Optimizing a fibroblast scratch assay protocol using live-cell imaging

Authors: Dr. Simone Riis Porsborg, Aalborg University, Denmark.
Written by Dr. Inge Thijssen-van Loosdregt, CytoSMART
Technologies, the Netherlands

Research use only. Not intended for diagnostic purposes.

Case study: Dr. Simone Riis Porsborg from Aalborg University has used automated brightfield live-cell imaging to optimize her fibroblasts scratch assay protocol



Wound healing is a dynamic process involving many different cells and chemokines. In case the wound healing process is perturbed, chronic wounds with insufficient healing may arise. Novel therapies are currently being developed to treat chronic wounds. One of these potential therapies is the use of adipose-derived stem cells (ADSCs) to promote the wound healing process1,2. Since it is still unclear via what mechanisms ADSCs promote the wound healing process, in vitro studies need to be performed to investigate this into detail. One of the questions that are currently unanswered, is whether the chemokines produced by ADSCs affect fibroblast migration speed. This can be investigated by examining the effect of ADSC-conditioned media on the scratch closure of fibroblasts in a scratch assay setup. However, before this type of experiment can be performed, some challenges need to be overcome. One of these challenges is that ADSCs and fibroblasts are cultured in different types of media. Next to this, in order to be able to use ADSCs as a cell therapy agent in the future, the commonly used Fetal Calf Serum (FCS) needs to be replaced by human Platelet Lysate (hPL) as the latter is approved for clinical use. Lastly, the fibroblast seeding density needs to be optimized to ensure proper collective cell migration before the scratch assay can be performed.
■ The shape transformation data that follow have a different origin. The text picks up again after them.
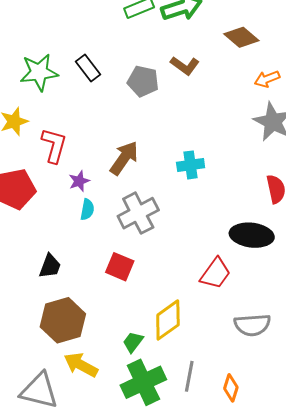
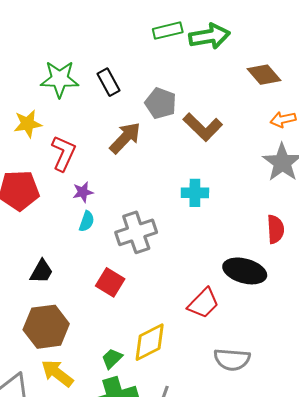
brown L-shape: (185, 66) -> (203, 127), moved, size x1.4
brown arrow: (124, 158) -> (125, 138), moved

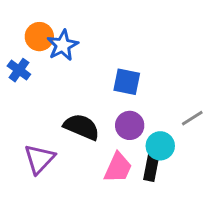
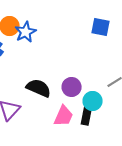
blue square: (127, 82) -> (101, 27), moved

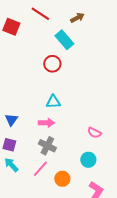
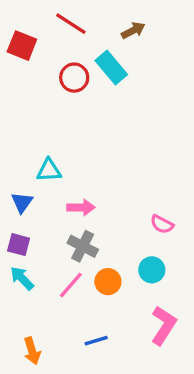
red circle: (52, 64) -> (74, 78), moved
cyan triangle: (53, 102) -> (49, 170), moved
orange circle: (62, 179) -> (108, 282), moved

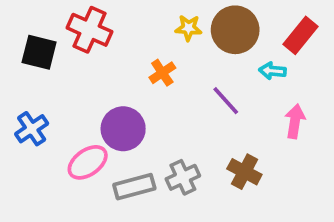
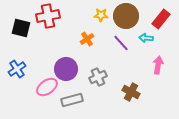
red cross: (90, 30) -> (48, 16), turned -35
purple line: (226, 101) -> (121, 43), moved
gray cross: (183, 177) -> (98, 77), moved

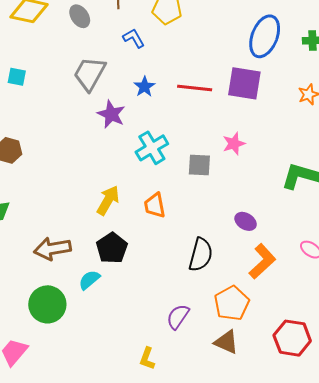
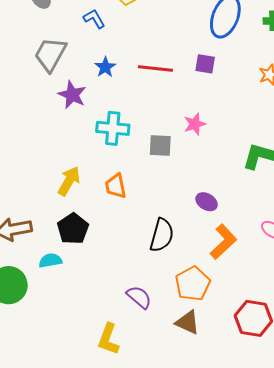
purple square: (244, 83) -> (205, 64), size x0.6
cyan cross: (152, 148) -> (113, 128), turned 36
cyan semicircle: (89, 280) -> (50, 260), turned 30
purple semicircle: (178, 317) -> (139, 297), turned 96
yellow L-shape: (147, 359) -> (108, 339), size x1.4

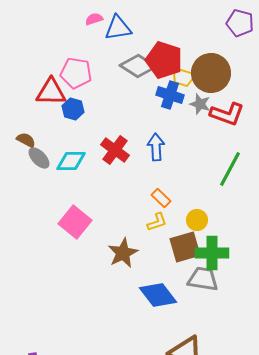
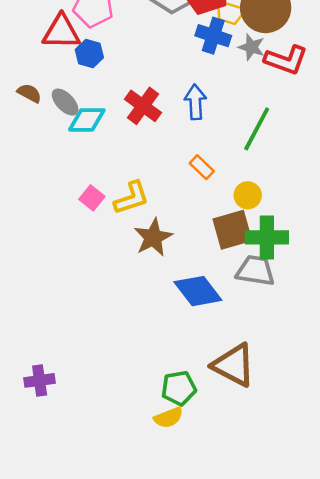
gray ellipse: (39, 158) -> (65, 102), moved
green line: (230, 169) -> (257, 129), moved
pink square: (75, 222) -> (92, 198), size x0.6
yellow L-shape: (157, 222) -> (131, 198), moved, size x1.4

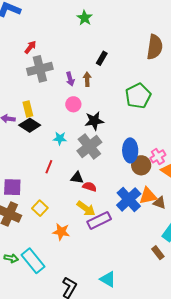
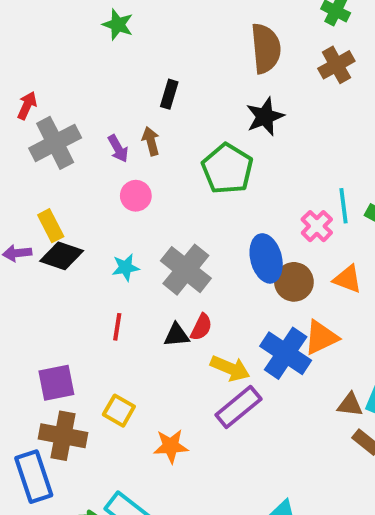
green pentagon: (138, 96) -> (227, 169), moved
black star: (94, 121) -> (265, 117), moved
pink cross: (158, 156) -> (317, 226), moved
red semicircle: (90, 187) -> (201, 327), moved, turned 112
brown triangle: (160, 203) -> (350, 405), moved
yellow arrow: (86, 208) -> (230, 368), moved

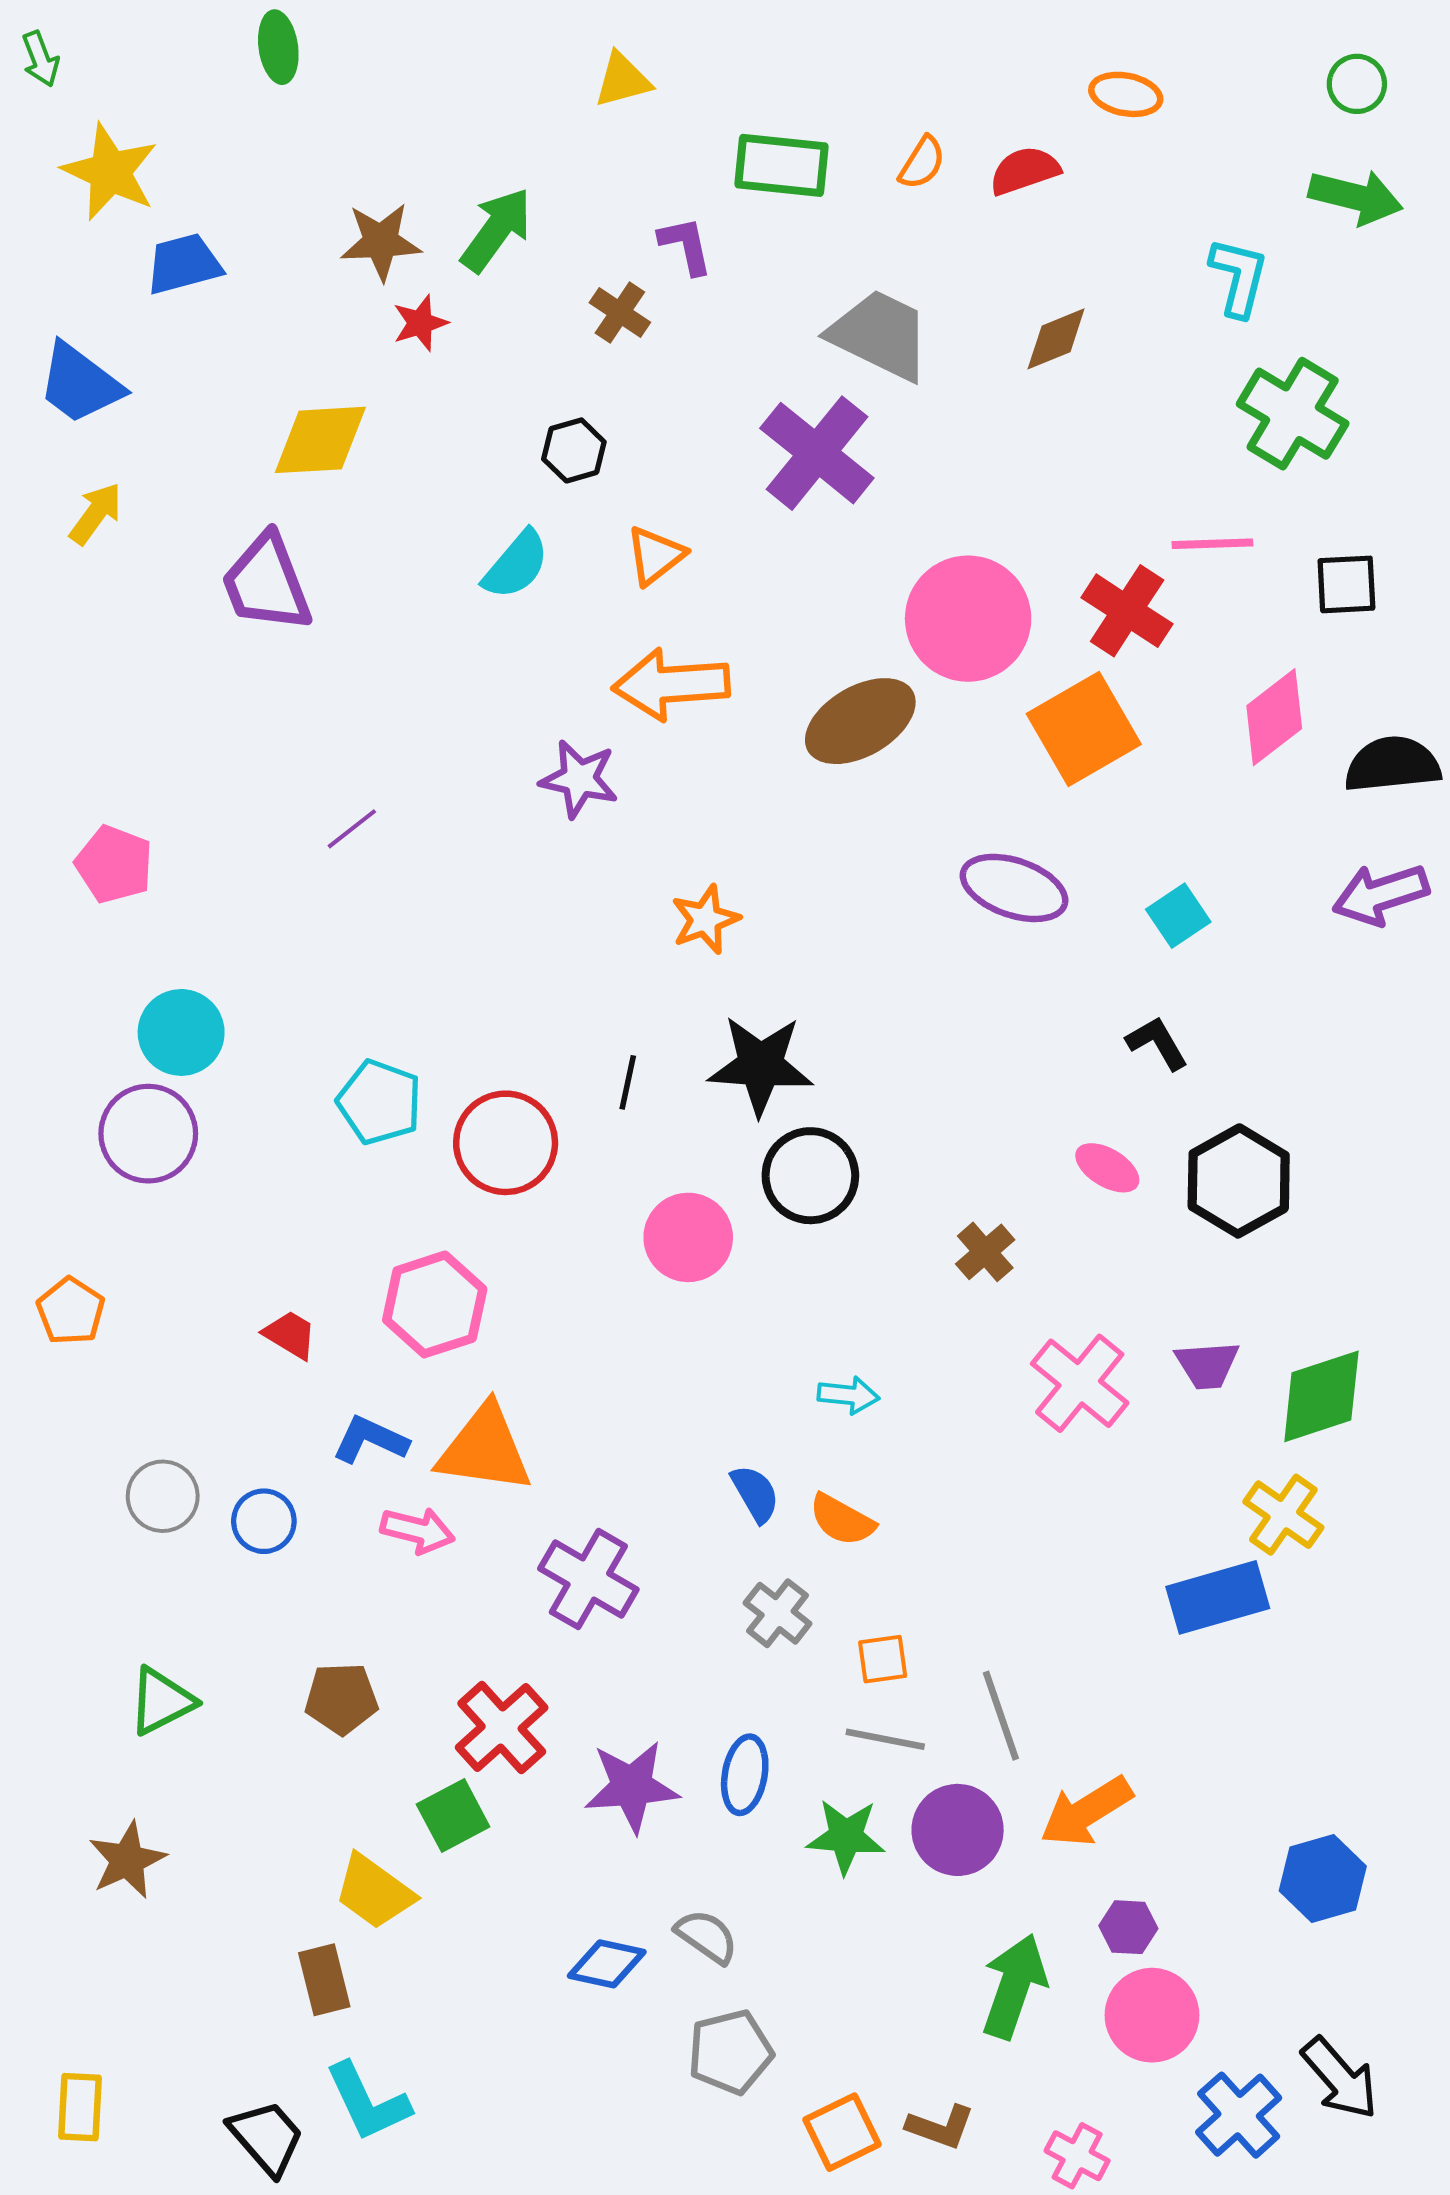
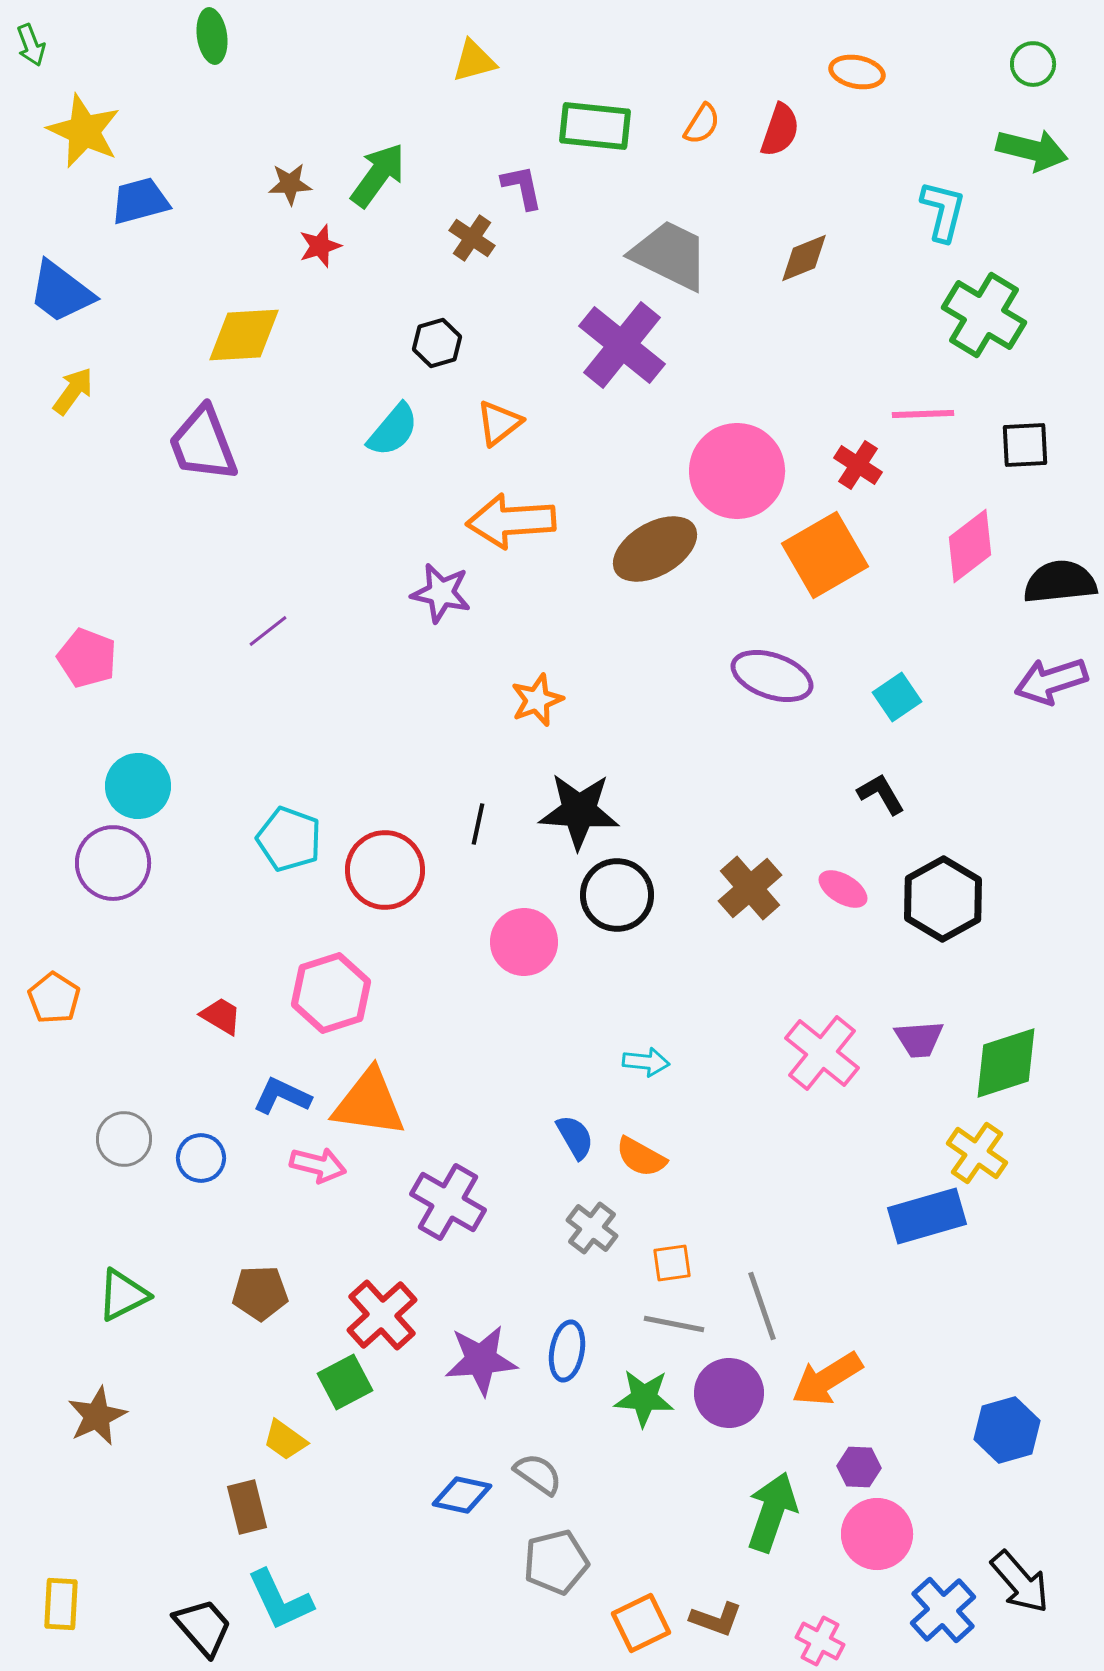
red semicircle: (1025, 171) -> (780, 130), turned 128
brown star: (381, 242) -> (290, 184), size x0.7
red cross: (1127, 611) -> (858, 465), size x0.7
brown cross: (985, 1252) -> (750, 888), moved, size x1.4
yellow trapezoid: (374, 1892) -> (285, 1440), size x0.7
Automated brightfield live-cell imaging is a convenient tool to quickly investigate the effect of different culture conditions on scratch closure. The CytoSMART Omni, for example, automatically scans and analyzes the scratch area of complete well plates. This case study provides a proof-of-concept for rapid evaluation of many different culture conditions on collective cell migration.

Materials and methods

Fibroblasts were seeded in a 96-well plate at a density of 3000, 4500 or 6000 cells/cm2 . After 3 days of culture, the samples were scratched using the AutoScratch (BioTek) and culture medium (DMEM with 10% FCS) was replaced with either culture medium (control), αMEM with 10% FCS (αMEM) or αMem with 5% hPL (hPL). The well plate was subsequently placed on the CytoSMART Omni inside a culture incubator (37°C and 5% CO2 ). The entire plate was scanned every 3 hours for 24 hours. Images were uploaded to the CytoSMART cloud where the scratch area was automatically analyzed. The scratch area was subsequently used to calculate the relative scratch closure over time. Differences in scratch closure were analyzed using a two-way ANOVA followed by a Bonferroni post-hoc test in Prism (GraphPad).

fig 1


Figure 1. Analysis of the scratch area at 0 and 24 h indicated by the blue overlay on brightfield images. Rows represent different seeding densities and columns different media compositions (Control: DMEM + 10% FCS, αMEM: αMEM + 10% FCS, hPL: αMEM + 5% hPL). Scale bar represents 500 µm.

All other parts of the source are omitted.